Set 'Color' to 'Advanced B&W Photo' because we're doing a B&W Target (this engages your printer's specialist black and white printing mode).
 

Quality Settings

Under 'Print Quality' choose 'Quality Options' which will bring up another window where we can choose the appropriate quality settings.

We have chosen a quality level of 'SuperFine' in this case, but you can choose whichever suits you best. Most people just choose the highest setting.

Generally the highest or one step down from the highest quality level is appropriate. Note that generally your profile will work fine across quality settings,
so if you change your mind once you’re printing with the profile, this should not cause issues.

For High Speed, in general we recommend leaving this unticked. It makes no functional difference in regard to profiling, but can affect print speed as it toggles between uni-directional and bi-directional print head movement (again choose the best compromise between speed and quality).

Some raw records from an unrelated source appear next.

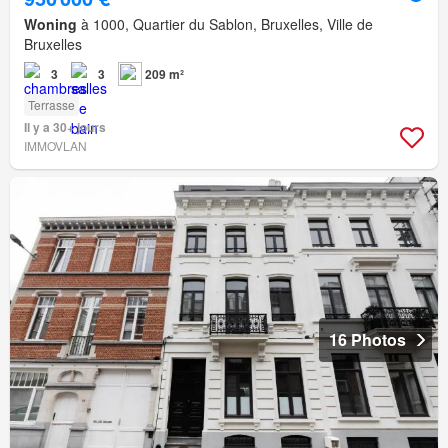
Woning
à 1000, Quartier du Sablon, Bruxelles, Ville de
Bruxelles
3
3
209 m²
Terrasse
Il y a 30+ jours
IMMOVLAN
16 Photos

Edge smoothing should be unticked.

Finest detail you can choose ticked or unticked. Your printer is slower but sharper in finest detail mode. We recommend ticking it.

Click Okay to return to the driver settings window.

Colour Toning

Under 'Mode' choose 'Custom' and from the dropdown choose 'Color Controls'.

Next you want to click the 'Advanced' button next to 'Color Controls', which gave us this screen:

We set this to 'Neutral Normal' by setting 'Color Toning' to 'Neutral', then 'Tone' to 'Normal' (not Dark or Darker if these are available). There is a quirk in the Epson driver that means when you set the tone to normal, the colour toning setting changes to 'Current Settings' - but it is still set to neutral (you can see nothing moves on the toning wheel).

Ensure that all the tone controls are set to neutral and all settings are set at 0.

(N.B. You don't have to use 'Neutral Normal'. If you make the target print and you see a colour cast (or want a colour cast!), you are free to tone your sample however you see fit. The profile we make you will reflect whatever tone is printed. Some clients make three profiles - a neutral, a cool, and a warm. This way they can soft proof three distinct colour tonings that are suitable for different types of images! Also, if you are using a warm paper, the 'neutral' settings might be a bit cool for the paper, and vice versa for a cool paper. Tweak the toning as you see fit to produce the best target print on your paper, but remember to save your settings as you will have to recall these when you actually make prints with the profile later).

Under paper settings confirm you're printing to an A4 Sheet.

Now check the summary panel to make sure all the settings you think you've set have indeed been set:

Save Setting and Print Target

Save your settings once you are sure you have them correct.

Remember that when you get your profile back you will need to use exactly the same driver settings to print with, so the easiest approach is to save these settings now and then recall them later when you’re actually using the resulting ICC profile.

You can now go ahead and print your target image.

The Next Steps

It is very important that you now proceed to the Evaluating Your Printed Target guide to assess your printed target for correctness before sending it.

Remember, you must supply on a separate sheet your name, email address, printer model and full paper details.